Improving Applications with Browser Extensions

Improving Applications with Browser Extensions

Nowadays many applications and services are accessed with a browser. This is good for users because the interface is familiar. It is good for developers too, because their applications are accessible from any device or operating system where a browser is available.

A less well-known advantage of browsers is that they make it possible to improve an application, without modifying the software of the application itself in any way. This customization is done using browser extensions, the subject of this post. Extensions are also known as add-ons and are often confused with plugins. Before going into any technicalities, let me tell you two stories.

Story #1 – Improving existing functions

This is a hypothetical story, with you as the hero. Often you complain about a well-known enterprise application used in your company. Let’s call this application TLA (the famous Three Letter Acronym). Every few weeks you must pick facts and figures from TLA to write a report. The info is scattered around multiple pages, requiring much clicking and copy-pasting to get the work done. The process is repetitive, time-consuming, boring, and error prone. What you want from TLA is easier access, with all the information consolidated into one page.

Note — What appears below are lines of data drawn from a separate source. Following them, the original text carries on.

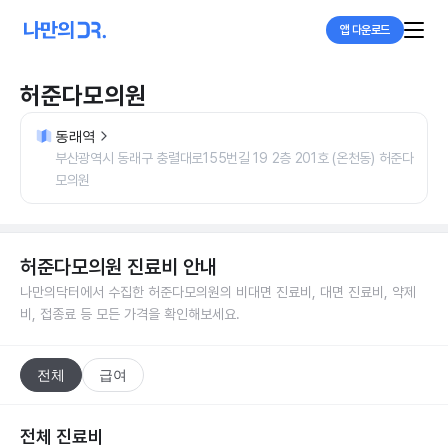
앱 다운로드
허준다모의원
동래역
부산광역시 동래구 충렬대로155번길 19 2층 201호 (온천동) 허준다
모의원
허준다모의원
진료비 안내
나만의닥터에서 수집한
허준다모의원
의 비대면 진료비, 대면 진료비, 약제
비, 접종료 등 모든 가격을 확인해보세요.
전체
급여
전체 진료비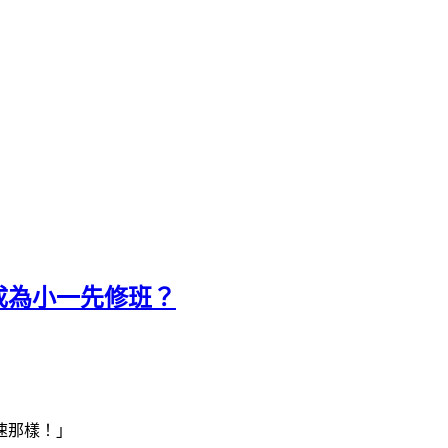
成為小一先修班？
速那樣！」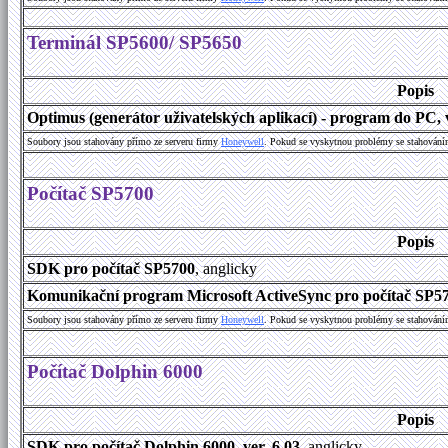
Terminál SP5600/ SP5650
Popis
Optimus (generátor uživatelských aplikací) - program do PC, v
Soubory jsou stahovány přímo ze serveru firmy
Honeywell
. Pokud se vyskytnou problémy se stahování
Počítač SP5700
Popis
SDK pro počítač SP5700
, anglicky
Komunikační program Microsoft ActiveSync pro počítač SP570
Soubory jsou stahovány přímo ze serveru firmy
Honeywell
. Pokud se vyskytnou problémy se stahování
Počítač Dolphin 6000
Popis
SDK pro počítač Dolphin 6000, ver. 6.03
, anglicky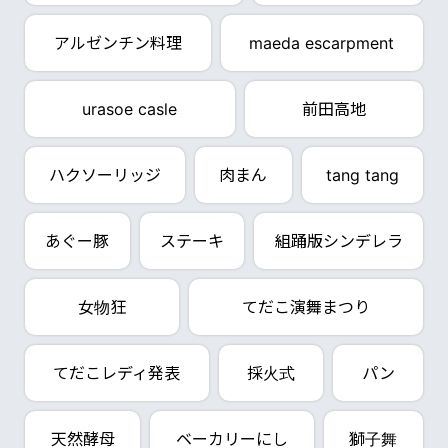
アルゼンチン料理
maeda escarpment
urasoe casle
前田高地
ハクソーリッジ
肉まん
tang tang
あぐー豚
ステーキ
組踊版シンデレラ
女物狂
てだこ演舞まつり
てだこレディ発表
採火式
パン
天然酵母
ベーカリーにし
獅子舞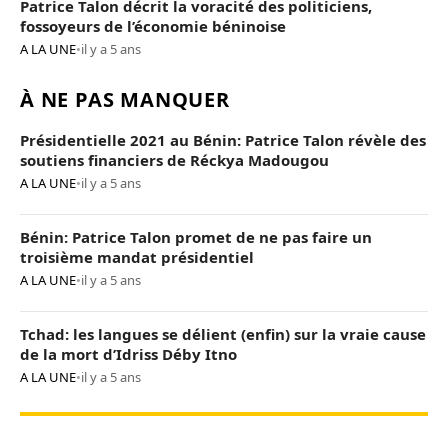
Patrice Talon décrit la voracité des politiciens,
fossoyeurs de l’économie béninoise
A LA UNE
•
il y a 5 ans
À NE PAS MANQUER
Présidentielle 2021 au Bénin: Patrice Talon révèle des
soutiens financiers de Réckya Madougou
A LA UNE
•
il y a 5 ans
Bénin: Patrice Talon promet de ne pas faire un
troisième mandat présidentiel
A LA UNE
•
il y a 5 ans
Tchad: les langues se délient (enfin) sur la vraie cause
de la mort d’Idriss Déby Itno
A LA UNE
•
il y a 5 ans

Let’s look at two different solutions. First, there is the bureaucratic way: you make a request for improvement to the vendor of the software, then you pray. Second, there is the do-it-yourself solution. Luckily, the user interface of TLA is not fully proprietary, but is built on standard browser technology. All the data for your reporting is already in the browser. The real problem is getting out the relevant information. Because a browser is programmable, it can be instructed to perform all the necessary steps automatically, quickly, and without errors. If you are really lucky, somebody has already solved a similar problem, and has made the solution available as a browser extension.

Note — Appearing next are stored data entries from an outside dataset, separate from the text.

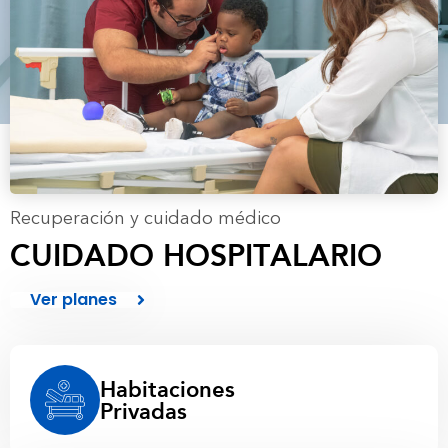
Recuperación y cuidado médico
CUIDADO HOSPITALARIO
Ver planes
Habitaciones
Privadas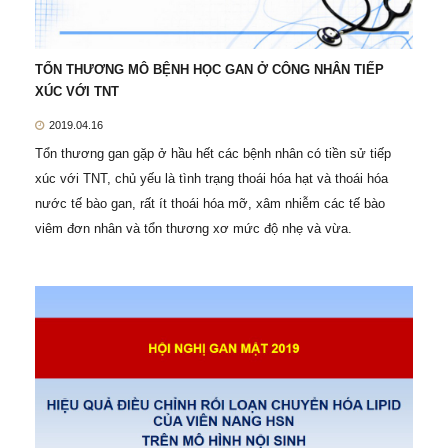
TỔN THƯƠNG MÔ BỆNH HỌC GAN Ở CÔNG NHÂN TIẾP
XÚC VỚI TNT
2019.04.16
Tổn thương gan gặp ở hầu hết các bệnh nhân có tiền sử tiếp
xúc với TNT, chủ yếu là tình trạng thoái hóa hạt và thoái hóa
nước tế bào gan, rất ít thoái hóa mỡ, xâm nhiễm các tế bào
viêm đơn nhân và tổn thương xơ mức độ nhẹ và vừa.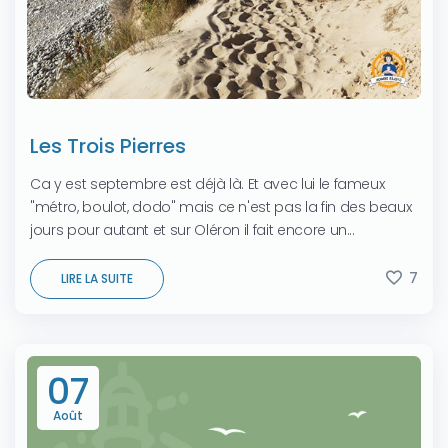
Les Trois Pierres
Ca y est septembre est déjà là. Et avec lui le fameux
"métro, boulot, dodo" mais ce n'est pas la fin des beaux
jours pour autant et sur Oléron il fait encore un...
7
LIRE LA SUITE
07
Août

Many browser extensions are available to read tabular data from websites into a spreadsheet. Most are designed for specific sites, but some are more general. When the data is on multiple pages, some extensions are smart enough to navigate automatically until all pages have been loaded. Maybe the TLA interface is too clumsy for a standard extension to find the data. In this case, it is necessary to create a custom extension. It is usually not a very difficult task. If you cannot do it yourself, you can pay someone to do it for you.

So, our two solutions for improving the TLA user experience can be summarized as “pray or pay”. In the happy case where an existing extension solves the problem, the price is usually small, sometimes even zero. More important, “pay” certainly beats “pray” on delivery, since vendors, especially big ones, are unlikely to modify their product for your particular use-case.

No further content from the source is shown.